Listen to this story
In 2022, there were a multitude of generative AI models released by think tanks such as Microsoft-backed OpenAI and Alphabet’s DeepMind, along with several others. While this battle between Microsoft and Google rages on, a clear winner has already emerged—NVIDIA. Nearly all the existing state-of-the-art models are trained on NVIDIA GPUs.
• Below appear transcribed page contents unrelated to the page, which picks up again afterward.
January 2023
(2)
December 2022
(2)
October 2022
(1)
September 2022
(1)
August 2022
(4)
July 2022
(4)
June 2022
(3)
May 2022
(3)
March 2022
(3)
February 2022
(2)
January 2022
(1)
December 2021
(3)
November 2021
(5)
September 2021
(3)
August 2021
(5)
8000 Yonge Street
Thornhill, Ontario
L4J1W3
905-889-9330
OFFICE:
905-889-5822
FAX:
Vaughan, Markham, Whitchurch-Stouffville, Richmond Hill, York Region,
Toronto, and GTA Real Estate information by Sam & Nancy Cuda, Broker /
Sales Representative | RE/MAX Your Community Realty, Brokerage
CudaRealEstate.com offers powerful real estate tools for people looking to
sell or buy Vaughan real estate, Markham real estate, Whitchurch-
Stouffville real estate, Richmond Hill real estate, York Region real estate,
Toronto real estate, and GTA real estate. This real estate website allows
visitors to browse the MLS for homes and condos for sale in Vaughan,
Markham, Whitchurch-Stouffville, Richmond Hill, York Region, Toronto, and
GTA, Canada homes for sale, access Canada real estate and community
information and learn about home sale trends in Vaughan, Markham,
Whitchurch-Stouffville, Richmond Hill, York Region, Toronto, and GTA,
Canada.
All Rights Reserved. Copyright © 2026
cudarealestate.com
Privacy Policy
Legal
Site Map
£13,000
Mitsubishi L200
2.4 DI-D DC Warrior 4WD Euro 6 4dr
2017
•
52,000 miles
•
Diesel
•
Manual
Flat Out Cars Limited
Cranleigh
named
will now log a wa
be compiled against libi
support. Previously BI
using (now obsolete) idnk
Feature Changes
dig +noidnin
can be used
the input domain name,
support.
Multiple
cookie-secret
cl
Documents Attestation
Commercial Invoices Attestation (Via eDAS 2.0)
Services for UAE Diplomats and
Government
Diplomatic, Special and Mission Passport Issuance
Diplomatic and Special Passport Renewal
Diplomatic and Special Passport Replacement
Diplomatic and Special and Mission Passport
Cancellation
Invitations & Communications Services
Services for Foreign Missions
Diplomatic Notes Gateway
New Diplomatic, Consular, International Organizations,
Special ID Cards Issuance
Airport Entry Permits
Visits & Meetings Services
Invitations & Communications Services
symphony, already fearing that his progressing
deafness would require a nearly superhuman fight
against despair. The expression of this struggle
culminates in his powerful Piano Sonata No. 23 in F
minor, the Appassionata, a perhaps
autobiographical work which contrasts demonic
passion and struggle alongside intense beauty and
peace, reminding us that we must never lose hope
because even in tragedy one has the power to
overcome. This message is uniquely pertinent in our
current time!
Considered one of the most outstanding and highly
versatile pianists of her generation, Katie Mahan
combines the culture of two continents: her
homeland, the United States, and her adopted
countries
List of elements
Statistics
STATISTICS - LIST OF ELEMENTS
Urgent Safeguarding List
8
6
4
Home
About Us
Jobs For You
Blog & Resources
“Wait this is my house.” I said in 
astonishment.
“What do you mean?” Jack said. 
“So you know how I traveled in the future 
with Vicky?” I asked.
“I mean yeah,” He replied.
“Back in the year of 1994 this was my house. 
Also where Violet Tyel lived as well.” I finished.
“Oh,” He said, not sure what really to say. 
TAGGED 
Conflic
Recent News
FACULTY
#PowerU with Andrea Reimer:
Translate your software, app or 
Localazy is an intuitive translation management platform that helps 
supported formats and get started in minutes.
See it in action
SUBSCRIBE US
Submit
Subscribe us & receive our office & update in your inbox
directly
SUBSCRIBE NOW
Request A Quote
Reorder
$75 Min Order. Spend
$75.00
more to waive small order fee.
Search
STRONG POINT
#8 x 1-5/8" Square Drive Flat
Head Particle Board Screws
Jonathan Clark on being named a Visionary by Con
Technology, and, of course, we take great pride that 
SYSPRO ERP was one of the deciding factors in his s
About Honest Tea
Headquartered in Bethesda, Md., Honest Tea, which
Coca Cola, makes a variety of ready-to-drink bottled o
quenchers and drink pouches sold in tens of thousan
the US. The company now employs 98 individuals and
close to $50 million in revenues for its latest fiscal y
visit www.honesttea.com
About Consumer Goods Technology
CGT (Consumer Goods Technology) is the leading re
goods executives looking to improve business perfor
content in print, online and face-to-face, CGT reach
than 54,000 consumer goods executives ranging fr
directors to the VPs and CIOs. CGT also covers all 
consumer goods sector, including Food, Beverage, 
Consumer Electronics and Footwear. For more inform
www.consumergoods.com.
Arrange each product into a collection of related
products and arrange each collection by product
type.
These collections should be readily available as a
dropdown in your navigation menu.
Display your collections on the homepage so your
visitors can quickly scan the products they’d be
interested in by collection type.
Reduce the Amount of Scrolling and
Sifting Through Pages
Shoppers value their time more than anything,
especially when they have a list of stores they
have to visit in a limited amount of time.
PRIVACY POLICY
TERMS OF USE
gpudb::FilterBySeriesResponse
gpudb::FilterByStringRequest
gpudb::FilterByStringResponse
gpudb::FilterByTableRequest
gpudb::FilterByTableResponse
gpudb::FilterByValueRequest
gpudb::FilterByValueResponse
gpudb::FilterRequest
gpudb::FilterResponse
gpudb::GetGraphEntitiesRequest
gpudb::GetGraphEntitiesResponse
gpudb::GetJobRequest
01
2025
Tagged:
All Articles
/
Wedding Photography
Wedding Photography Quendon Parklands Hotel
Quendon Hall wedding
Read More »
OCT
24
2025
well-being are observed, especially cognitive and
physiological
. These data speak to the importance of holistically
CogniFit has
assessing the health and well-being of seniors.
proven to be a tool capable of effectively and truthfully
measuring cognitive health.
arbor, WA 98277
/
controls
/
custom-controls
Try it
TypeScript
NVIDIA’s CUDA API and its GPUs’ suitability for AI workloads have made these chips a must-have for training AI workloads. Let’s delve deeper into how NVIDIA is playing all quarters and will inevitably profit the most from the upcoming AI wave.
NVIDIA’s command over AI
NVIDIA’s grip over the AI market is clearly evident. For instance, OpenAI used over 10,000 NVIDIA H100 and A100 GPUs for training ChatGPT, and Stable Diffusion took around 200,000 GPU hours to train on the NVIDIA A100 GPU. Cloud providers such as AWS and Azure have also partnered with NVIDIA to create humongous clusters of NVIDIA GPUs for enterprise training workloads. With their latest generation of GPUs—termed the H100 series—NVIDIA has solidified their lead in the AI training space.
The company is also doubling down on their market leader position, launching the DGX series of purpose-built AI supercomputers built on Volta GPU architecture. This series—combined with the Titan V and Quadra GV100—brings AI computation to enterprises and consumers alike. However, even as NVIDIA has the first mover advantage and has led the market for the past decade, other companies seem to be catching up fairly quickly.
NVIDIA’s long-time rival, AMD, has also made its first strides into the AI accelerator game. At CES 2023, AMD’s CEO Lisa Su announced the latest iteration of the AMD Instinct AI accelerator. This chip combines AMD’s CPU and GPU tech into one package and is aimed for deployment in enterprise use-cases. However, AMD’s consumer GPUs are far behind NVIDIA’s offerings in terms of usability for AI use-cases, mainly due to the lack of a CUDA-equivalent API.
While AMD has dedicated resources to develop the ROCm open software platform for machine learning applications, it is yet to reach the maturity that CUDA boasts after 14 years of constant development. NVIDIA GPUs are also better integrated into common AI tools such as TensorFlow and PyTorch, and usually run into lesser bugs and issues in a work environment.
In addition to AMD, tech giants like Google and Amazon have also poured resources into creating custom silicon for AI workloads. AWS has created Inferentia, a chip targeted at inference workloads on the cloud while Google has created the Tensor Processing Unit for AI tasks running on TensorFlow. These chips beat out NVIDIA’s GPUs for specific workloads, but NVIDIA’s chips are better suited for general purpose tasks, thereby making them usable for more applications.
GPUs and AI are inseparable
In order to understand why GPUs are a perfect fit for training large AI models, we must first look at their architecture. GPUs were first created as a way to render graphics and high-resolution images at a time when CPUs weren’t capable of doing so. These chips are made up of smaller cores, dubbed CUDA cores by NVIDIA (alternatively known as streaming multiprocessors). Today, the average GPU contains thousands of these cores that are built to conduct several tasks in parallel.
Training AI algorithms is suited for GPUs since most training workloads consist of tasks such as matrix multiplication, which are naturally suited for parallelism. This idea was first solidified in a research paper titled, ‘Large-scale Deep Unsupervised Learning using Graphics Processors’ by Rajat Raina, Anand Madhavan, and Andrew Y. Ng, published in 2009. In hindsight, using the parallel processing capabilities of GPUs at a time when CPU cores were lacking in number seems like an obvious choice.
This work sparked the trend of more AI researchers using GPUs for training tasks, leading NVIDIA to add more AI capabilities to their chips. It began with updates to CUDA—the API that allows developers to directly interface with and address GPU cores—followed by the addition of dedicated compute units for AI workloads known as ‘Tensor cores’. These cores are optimised for conducting floating point operations, which are an integral part of AI training and inference workloads.
Even as custom silicon makes its way to the enterprise market and eventually to the end consumer through cloud services, the obtainability and support of NVIDIA’s consumer GPUs has gained an unbreakable stronghold on the AI market. The pervasive nature of CUDA, coupled with Tensor cores on their latest GPUs, has established NVIDIA as the reigning leader of the AI accelerator space. While open-source APIs such as OpenCL have made inroads into NVIDIA’s CUDA dominance, the vertical integration present in their tech stack dissuades competition, at least until their competitors catch up to their mighty R&D efforts.